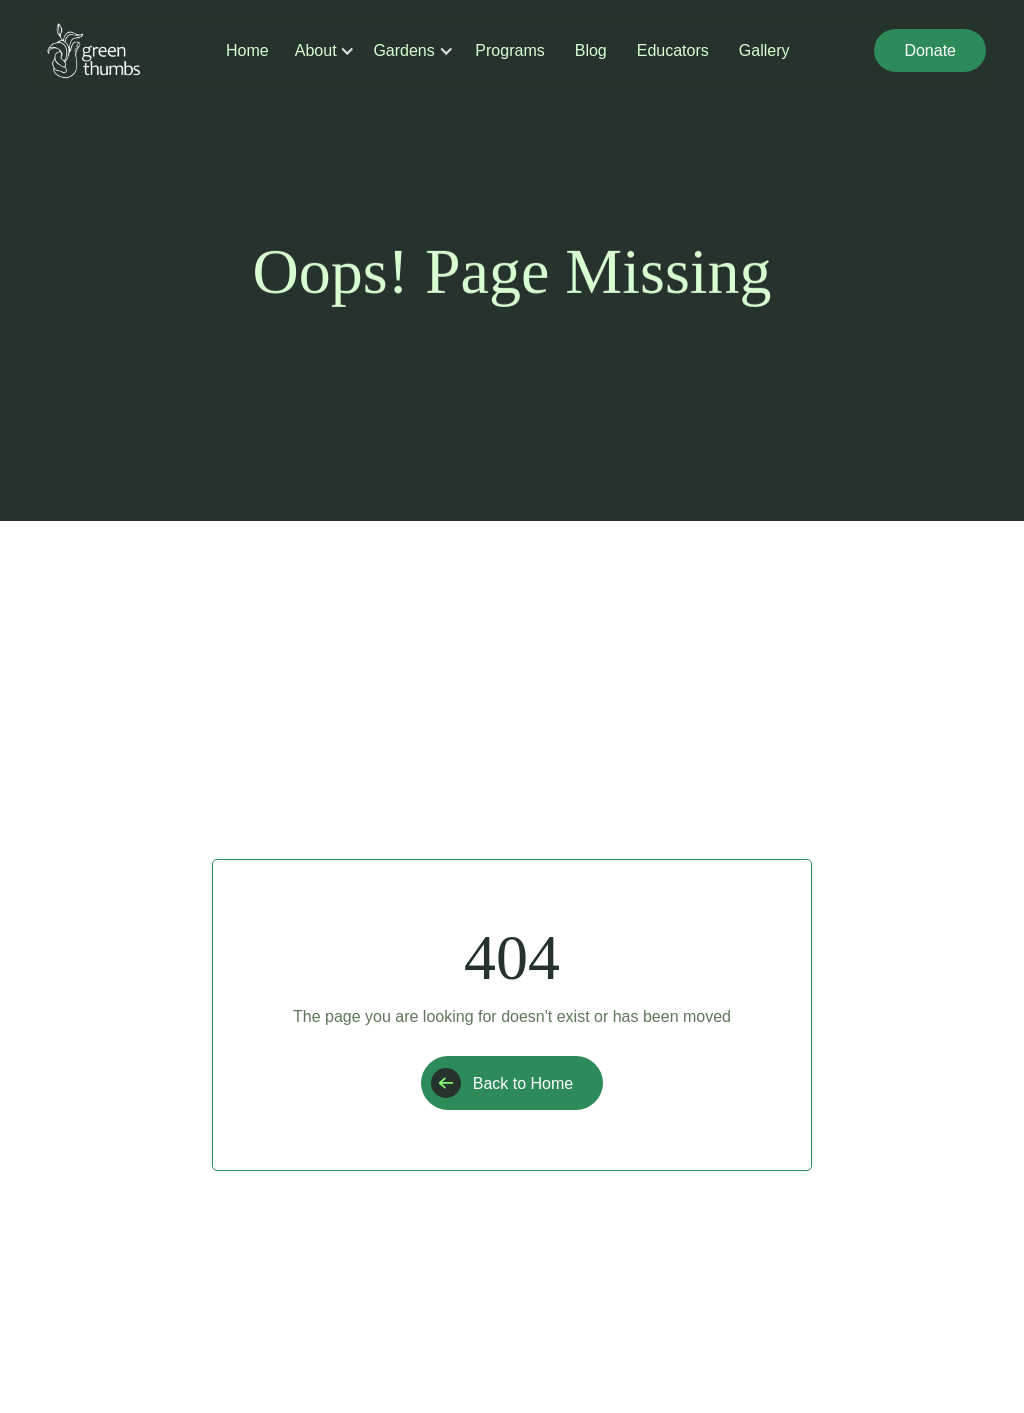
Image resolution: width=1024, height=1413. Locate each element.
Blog (591, 50)
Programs (509, 50)
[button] (317, 50)
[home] (93, 50)
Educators (673, 50)
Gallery (764, 50)
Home (247, 50)
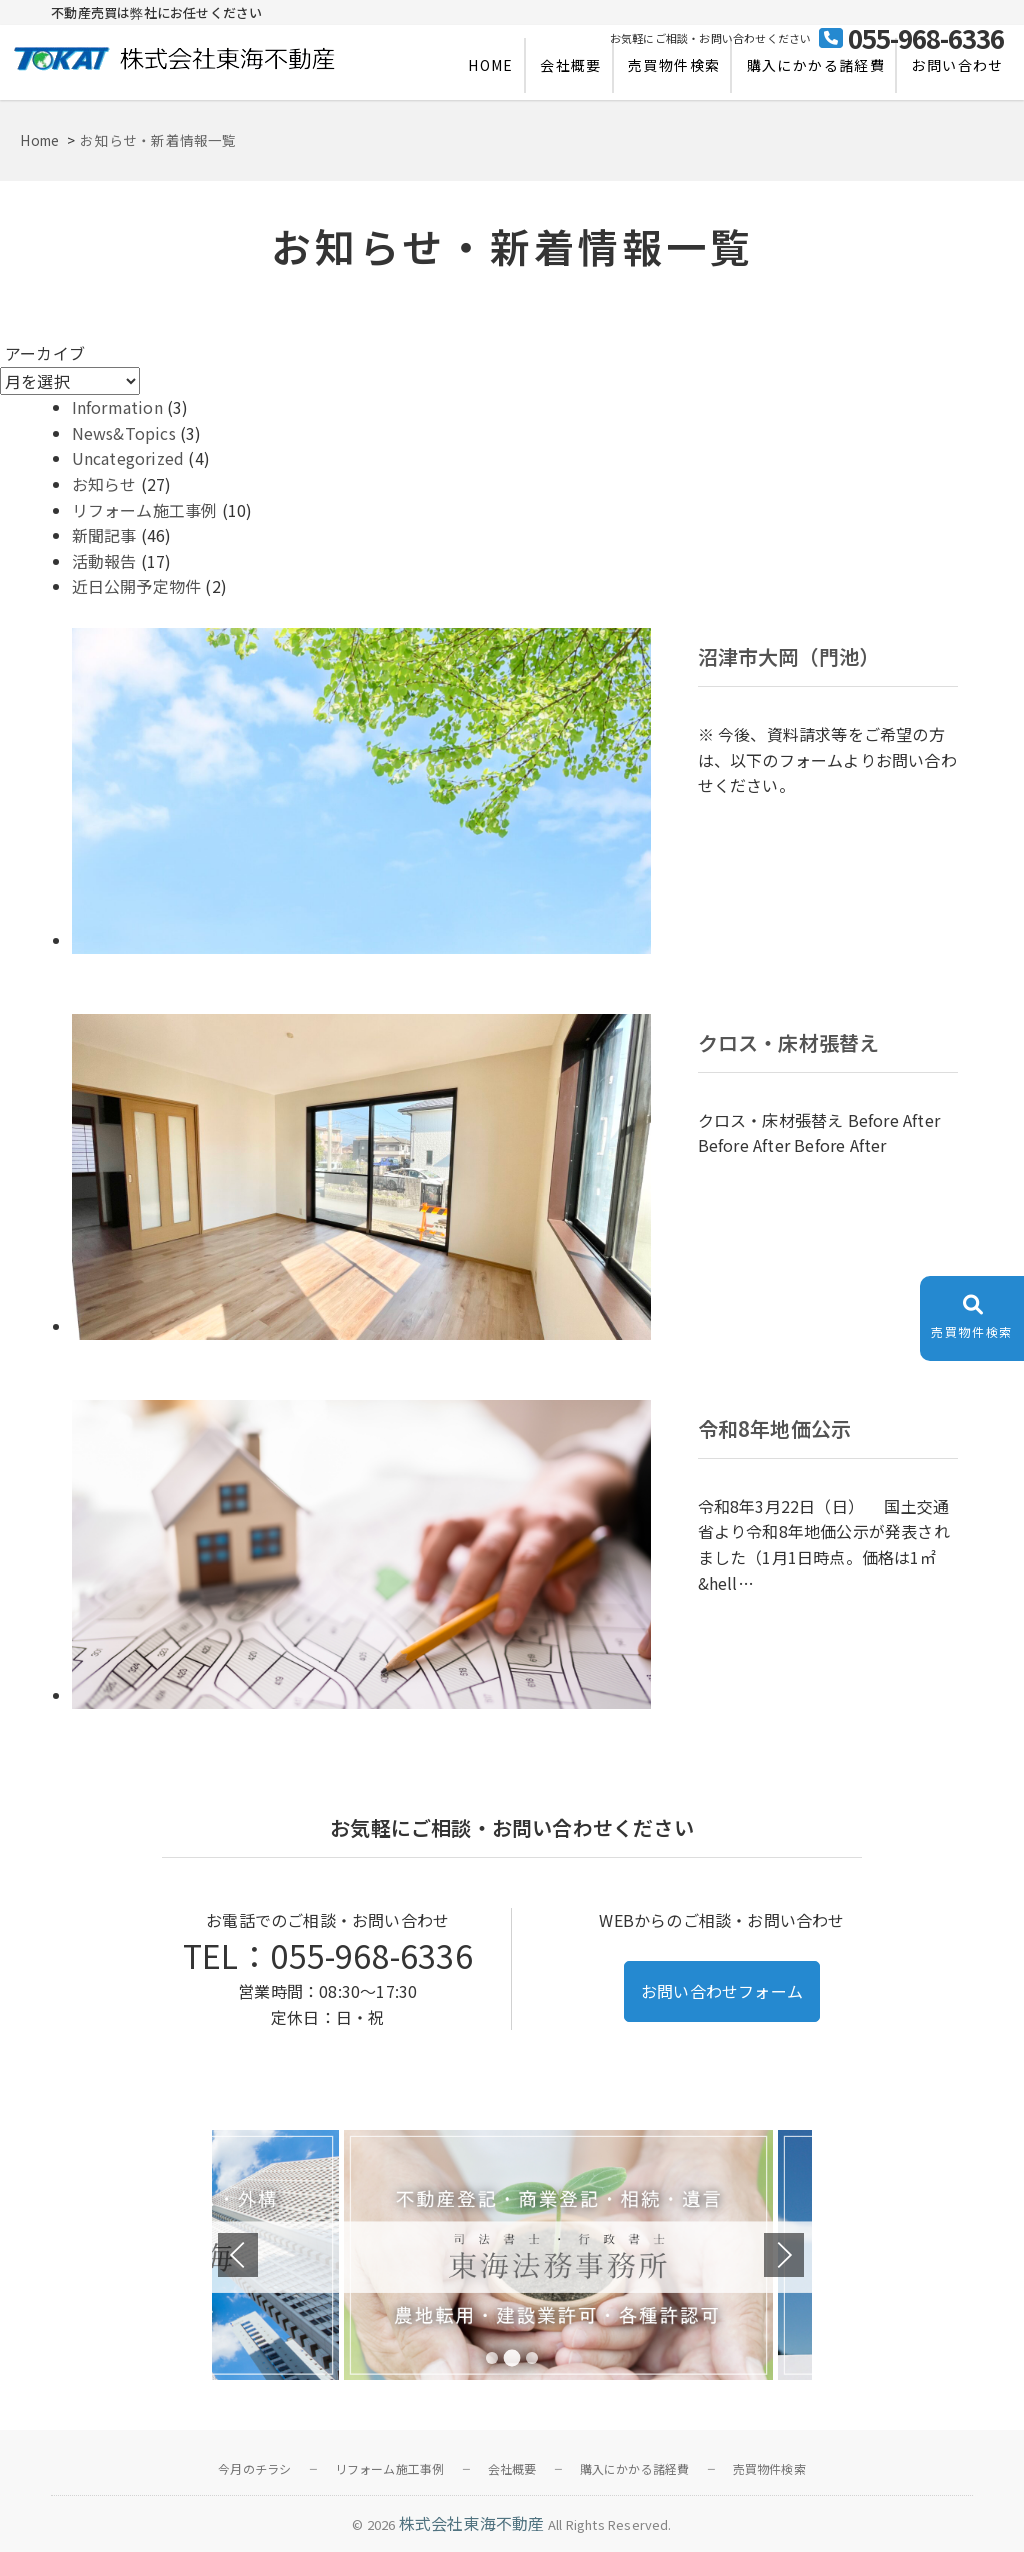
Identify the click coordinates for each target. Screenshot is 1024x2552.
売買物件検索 (674, 65)
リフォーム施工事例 (145, 510)
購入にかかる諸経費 (816, 65)
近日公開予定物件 (137, 586)
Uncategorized (128, 458)
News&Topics (124, 433)
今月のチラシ (254, 2468)
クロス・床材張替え (789, 1043)
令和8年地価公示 (775, 1429)
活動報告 (104, 561)
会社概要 (571, 65)
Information (117, 407)
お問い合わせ (957, 65)
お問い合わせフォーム (722, 1991)
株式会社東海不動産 (472, 2523)
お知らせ (104, 484)
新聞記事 (104, 535)
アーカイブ (45, 353)
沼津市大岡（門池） (789, 657)
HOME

+---+

▸ Directions:
Please restate exactly the lines from the one containing "Home (247, 50)" down to the end of the material, both ends kept, and do not include the pictures.

▸ Reply to the exercise:
Home (247, 50)
Identify the click coordinates for each target. Screenshot is 1024x2552.
売買物件検索 (674, 65)
リフォーム施工事例 (145, 510)
購入にかかる諸経費 (816, 65)
近日公開予定物件 (137, 586)
Uncategorized (128, 458)
News&Topics (124, 433)
今月のチラシ (254, 2468)
クロス・床材張替え (789, 1043)
令和8年地価公示 (775, 1429)
活動報告 (104, 561)
会社概要 (571, 65)
Information (117, 407)
お問い合わせ (957, 65)
お問い合わせフォーム (722, 1991)
株式会社東海不動産 (472, 2523)
お知らせ (104, 484)
新聞記事 (104, 535)
アーカイブ (45, 353)
沼津市大岡（門池） (789, 657)
HOME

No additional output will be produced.